What about me, writing about it now on this forum; recounting HIS story told to me? That has GOT to be the epitome of 'hearsay,'

Yet what has that got to do, in reality, with whether the story is true?

As well, 'circumstantial' evidence depends, in part, about what possibilities are ultimately acceptable.
You continue to conflate writings as to things verifiable and confirmable, (GP's adoption by the Indians, fault lines and blue sky) with ancient tales of the supernatural. It goes without saying that what someone writes about something has nothing whatever to do with whether the reports are true or false. Which is why tales that happen to have been written by someone and then collated into the Bible have zero to do with whether they are true or not. Our task then it to attempt to discern what might be true; to verify and confirm. There is a vast difference in believing Bible tales of supernatural beings that have never been confirmed by anyone at anytime, than in believing reports of blue sky things that are verifiable by simply looking up.
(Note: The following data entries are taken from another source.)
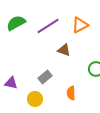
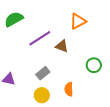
purple line: (48, 26) -> (40, 38), moved
yellow circle: (35, 99) -> (42, 95), moved

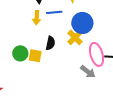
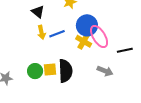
blue line: (54, 12) -> (57, 34), moved
black semicircle: (50, 43) -> (65, 71), moved, size x1.6
pink ellipse: (97, 54) -> (99, 37), moved

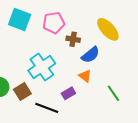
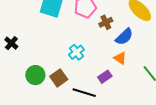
brown cross: (73, 39) -> (106, 22), turned -32
cyan cross: (42, 67) -> (76, 52), size x0.6

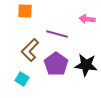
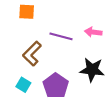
pink arrow: (87, 19) -> (93, 32), moved
purple pentagon: (56, 64) -> (56, 86), moved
So when it comes to ancient tales of the supernatural containing claims that some supernatural being exists and has rules for us to follow, I think it incumbent upon us to try to discern as much about the author of such a story as is possible. For instance, I once represented an educated man of seeming great intelligence; he had great verbal skills, albeit a verbose almost non-stop stream of consciousness. During the court proceedings he was declared incompetent and was confined as being a potential danger to himself or others since he was claiming to be Jesus and had written volumes in his cell encouraging others to follow him to the promise land. Getting to know him and observe him was essential to an understanding that his claims of divinity were insane.

PS (He ate an entire styrofoam paper cup while sitting at council table.)